Ours is now a profession best served by people who understand statistics and probabilities and can synthesize a mountain of data into intelligent actions daily.
At enroll ml, we talk about the potential impact of increasing from a yield rate of 15% to 18%. By investing in the yield process, colleges can impact a 20% year-over-year increase in new student enrollment.
That’s an achievable increase, but only if you invest in your admissions team and point them to the right students.
Of course, we’ve always known that increasing yield will be impactful, but we keep seeing the yield rate drop a little more each year.
Why?
Because we needed the right tools, and in many cases, the right nerds, to identify the right students for counselors to work with.
It’s more than just “call people who didn’t submit a FAFSA.” In almost every case, by the time you realize they haven’t submitted the FAFSA, they’ve already moved on to another college.

Instead, you need to develop a system to identify when students stop engaging with your college the right amount – when their email engagement rate starts to drift when too much time goes by before they are active on the website, etc.

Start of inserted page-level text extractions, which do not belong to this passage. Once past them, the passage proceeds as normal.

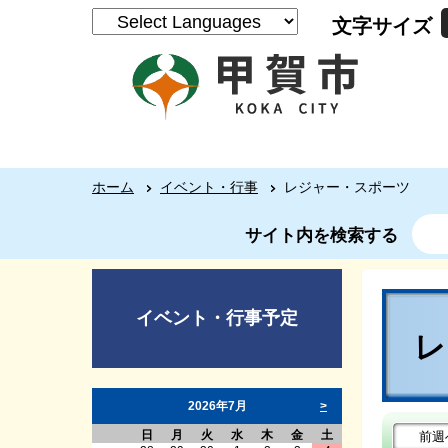
文字サイズ
ホーム
イベント・行事
レジャー・スポーツ
サイト内を検索する
イベント・行事予定
2026年7月
>
日
月
火
水
木
金
土
前週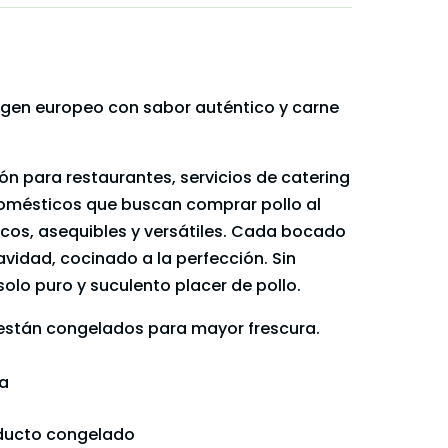
 origen europeo con sabor auténtico y carne
ón para restaurantes, servicios de catering
domésticos que buscan comprar pollo al
icos, asequibles y versátiles. Cada bocado
avidad, cocinado a la perfección. Sin
solo puro y suculento placer de pollo.
o están congelados para mayor frescura.
ja
oducto congelado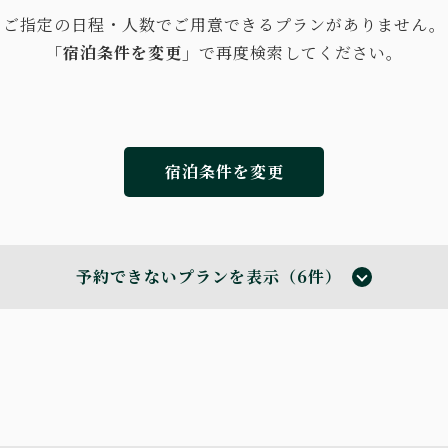
ご指定の日程・人数でご用意できるプランがありません。
「宿泊条件を変更」
で再度検索してください。
宿泊条件を変更
予約できないプランを表示（6件）
ラン
朝食・夕食
現地払い・Web決済
in 15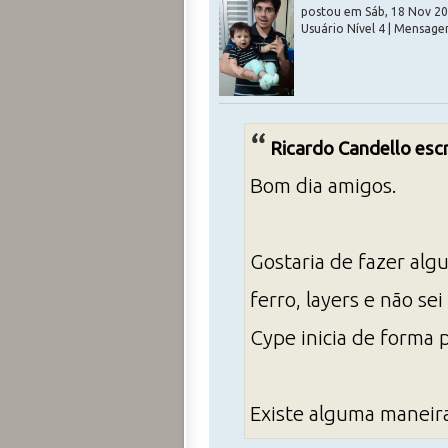
postou em Sáb, 18 Nov 20
Usuário Nível 4 | Mensage
Ricardo Candello esc
Bom dia amigos.
Gostaria de fazer alg
ferro, layers e não s
Cype inicia de forma
Existe alguma maneira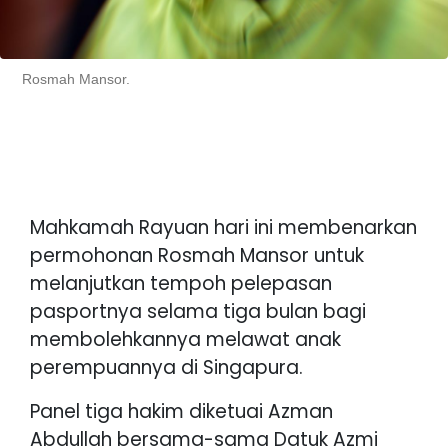
Rosmah Mansor.
Mahkamah Rayuan hari ini membenarkan
permohonan Rosmah Mansor untuk
melanjutkan tempoh pelepasan
pasportnya selama tiga bulan bagi
membolehkannya melawat anak
perempuannya di Singapura.
Panel tiga hakim diketuai Azman
Abdullah bersama-sama Datuk Azmi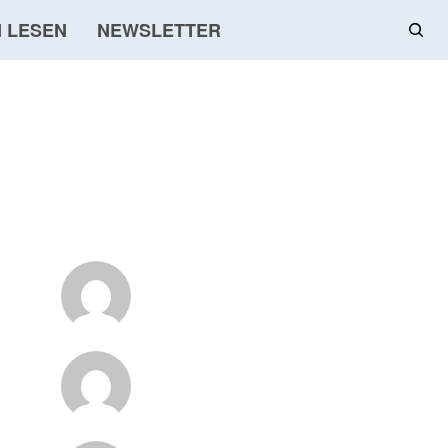
 LESEN
NEWSLETTER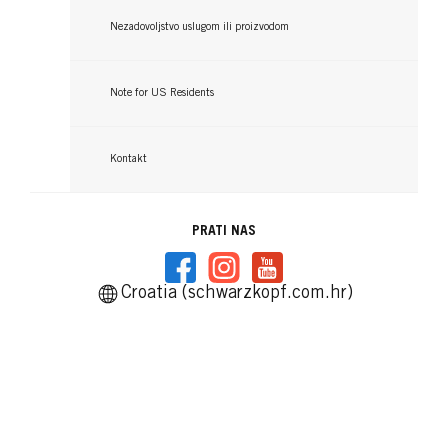
Nezadovoljstvo uslugom ili proizvodom
Note for US Residents
Kontakt
PRATI NAS
Croatia (schwarzkopf.com.hr)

One question we get when we talk about finding those three extra students is, “can you tell us who the three students are?”
If only we could!
We can’t tell you who they are, but in our model, our nerds have identified where they are. For our clients, we break down students into enrollment probability buckets, least likely on the left and most likely on the right.
For each client, we can assess the enrollment probability of each student, put them in the appropriate bucket, and then direct the admissions counselors to the right students.
In this case, the three extra students this college is looking for are in the yellow bucket. Those are the swing students that will make or break the class. Currently, their probability of enrolling is somewhere around a coin flip. Counselors can work with those students to increase their probability, finding the three students and changing the results of your enrollment cycle.
You can do this in your office, too. Just be sure to be nice to the nerds that build it.